Никита, разгоряченный, забрызганный, рубил азартно, не обращая внимания на вопли Васятки, который корчился с тяжелым кувшином на руках.
– Эй вы! Эй вы! Зараз кувшин брошу! Я писать хочу!
– Ровней лей! Ровней! – кричал, встряхивая чубом, Никита.
– Ой, счас описаюсь! – вопил Васятка.
– Осип! – позвал сам.
– Ай! – откликнулся казак.
– Закладывай быков, с Аграфеной на мельницу поедешь!
– Батяня, можно я! – завопил Васятка, торопливо расстегивая штаны и облегчаясь прямо с крыши.
– Я вот тебе сейчас жигану крапивой… Ты чего выставился! – цыкнул на него с притворной строгостью хозяин.
– Так ведь не стерпишь! – ответил простодушный Васятка. – Можно я на мельницу?
– Нет! – отрезал Демьян Васильевич, опускаясь во двор и степенно шествуя к воротам.
Какое-то нехорошее, тревожное предчувствие шевельнулось у него в душе, когда проходил он мимо Осипа, тащившего к возу воловье ярмо. Словно и он, как говорила хозяйка, подводил этого славного парня под грех.
Отгоняя эти предчувствия, хозяин хлопнул Осипа по каменной спине, как хлопают любимого коня, и поймал в ответ ласковую, развеселую улыбку.
– Истинно Иванушка-дурачок! – вздохнул хозяин, садясь на дрожки и натягивая вожжи.
– Пррими… – крикнул он зазевавшемуся конюху и бурей вылетел в распахнутые ворота.
2. Аграфена вышла на крыльцо, когда работники загрузили воз. Она стояла и молча смотрела, как мужики, надсаживаясь, закидывают тяжеленные тугие туши мешков, как перетягивают воз веревками. В прежнее время она непременно сунулась бы помогать, но теперь стояла недвижимо: закинув одну руку на высокий точеный столбик резного гульбища, а другой избоченясь. Что-то вызывающее, нехорошее было в изгибе ее тонкой фигуры, в туго обтягивающей грудь кофточке и черной атласной юбке.

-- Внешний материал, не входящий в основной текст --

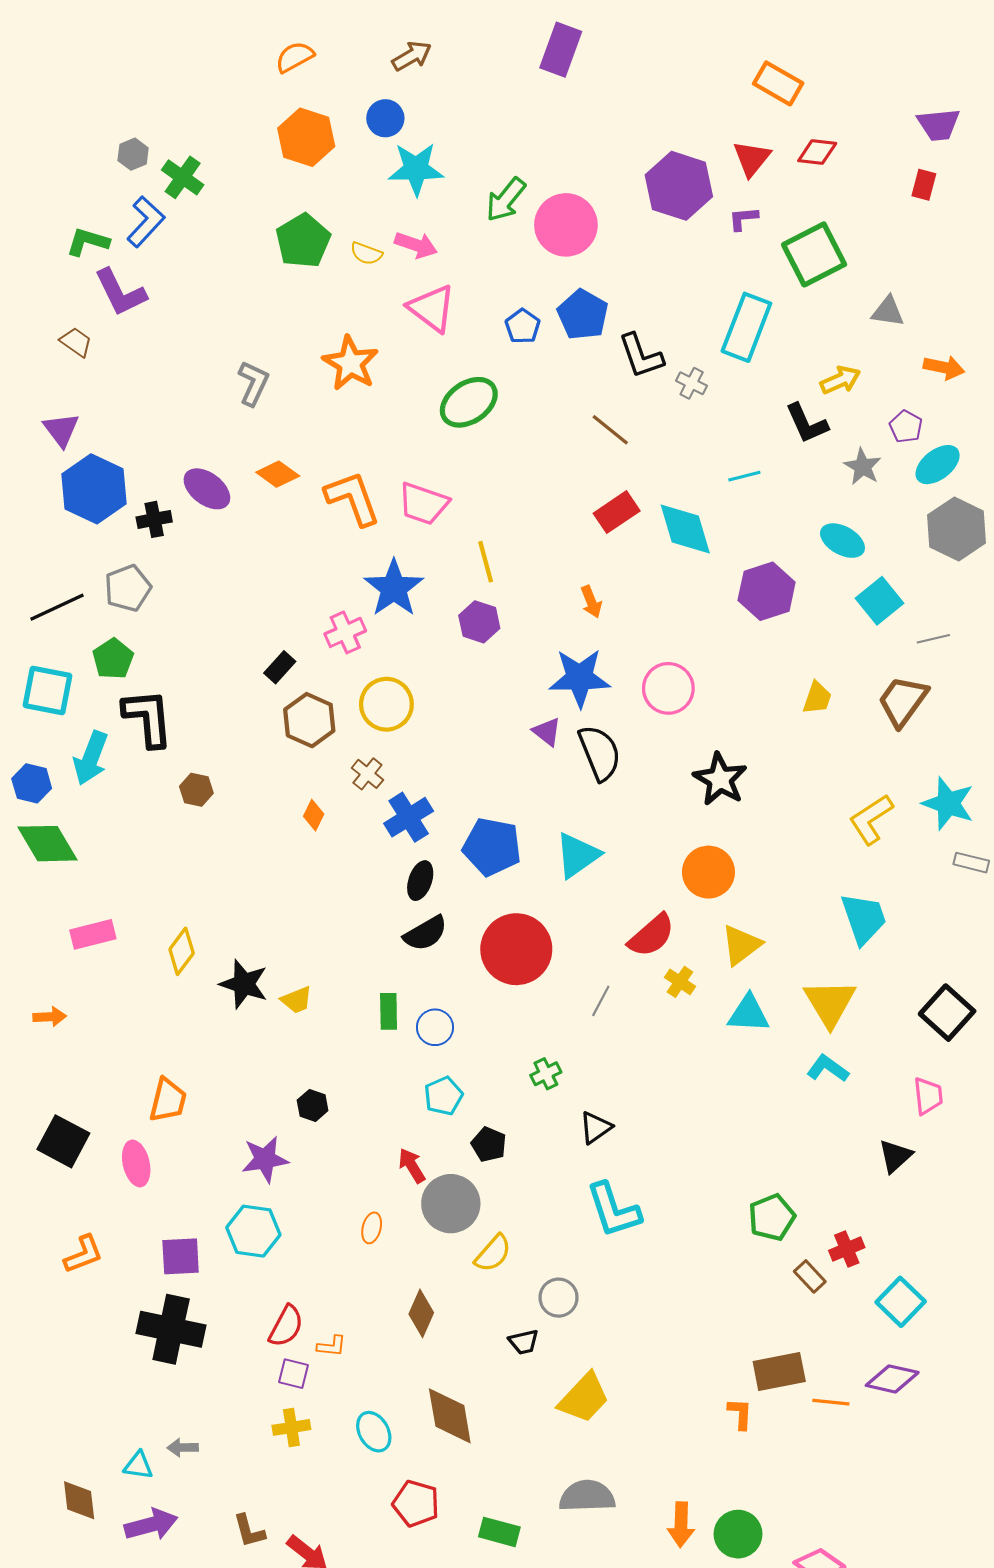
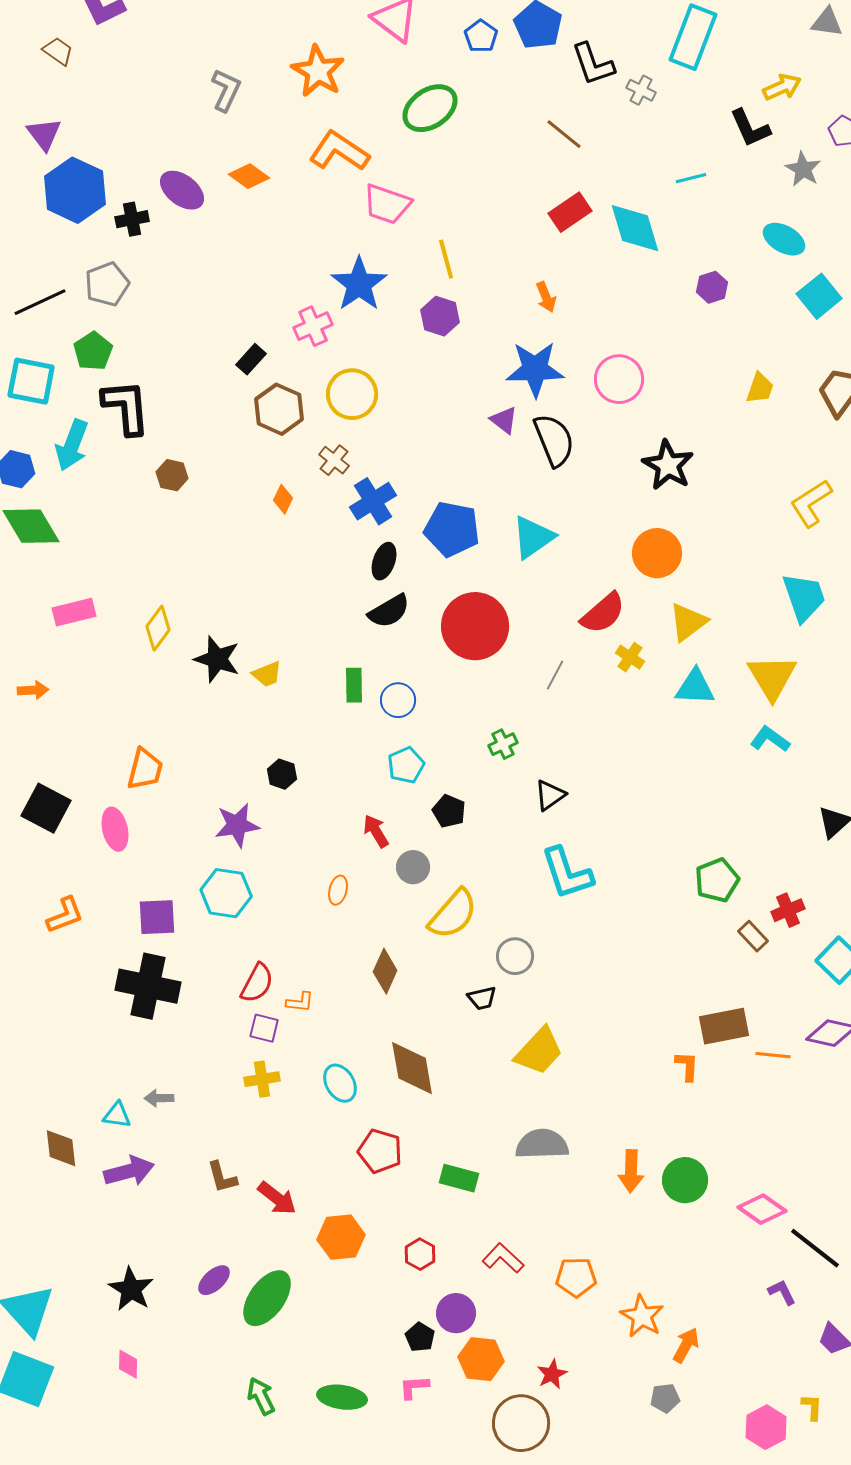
orange L-shape: (353, 498) -> (339, 151), moved, turned -36
purple hexagon: (767, 591) -> (712, 287), size x0.6
gray circle: (451, 1204) -> (413, 867), size x0.6
yellow semicircle: (493, 1253) -> (453, 914), size x1.4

– Вона, – сказал рябой Вавила. – Вырядилась… Ох и наломаесси ты ноне, Осип. С нее будет тебе помощи как с козла молока…
– Не переломлюсь, – ответил Осип. – Ну поедем, что ли, – позвал он женщину.
Аграфена, прищурив лихорадочно поблескивающие глаза, выждала, пока он подойдет ближе, и, чуть приподняв юбку рукою с зажатым кружевным платочком, картинно, будто барышня, сошла с высоких ступенек. Осип невольно протянул ей руку, и она, ничуть не смутившись, оперлась на нее. Рука Аграфены была ледяной.
– Ну! – сказала она, сверкнув цыганскими серьгами. – Подавай экипаж, господин приказный!
– Есть! – Осип приложил ладонь к фуражке и поддержал ее игру, хоть не нравились ему этот игривый, вызывающий тон и развязная походка.
Он подсадил женщину на облучок и, едва коснувшись ступицы, взлетел на воз.
– Ну, цоб цобе…
Волы потянули, тяжелая колымага качнулась.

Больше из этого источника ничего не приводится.